Does hospice make death come sooner?
Hospice does nothing to speed up or slow down the dying process. The focus is on holistic care for the patient and family. However, recent studies have shown that patients receiving hospice care may live longer than those receiving standard care.
There are times when a person’s condition improves to the point that he or she no longer meets the eligibility requirement of a six month or less prognosis. We are always pleased when a person’s condition is no longer considered terminal by a physician and the hospice team and he or she “graduates” from hospice care.

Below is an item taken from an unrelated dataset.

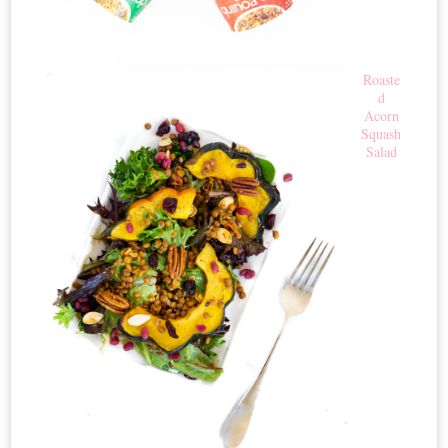
Roaste
d
Acorn
Squash
Salad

If at a later date it becomes necessary to return to hospice care, Medicare and most insurance programs will resume coverage.
Before a patient is discharged, a formal plan is drawn up by the interdisciplinary team working with the patient and family. This plan includes referrals to community providers to ensure the healthcare and social needs of the patient and family continue to be met.
More hospice realities
- Hospice cares for more than 1.58 million Americans, and their families, every year—a number that continues to grow.
- For 2010, the National Hospice and Palliative Care Organization (NHPCO) estimated that of approximately 2,452,000 U.S. deaths, 1,029,000 deaths, or 41.9 percent, were under the care of a hospice program.
- The best hospice care takes time. Hospice is most beneficial to those whose life expectancy is approximately six months. A patient in the final phase of life may receive hospice care for as long as necessary when a physician certifies that the patient continues to meet eligibility requirements.
- Transitioning to hospice is a simple process. The patient or a loved one asks the patient’s physician for a referral or contacts a local hospice program for a hospice evaluation. If the patient is clinically appropriate, admission can be accomplished in less than 24 hours.
- NHPCO research shows that 94 percent of families who had a loved one cared for by hospice rated the care as very good to excellent.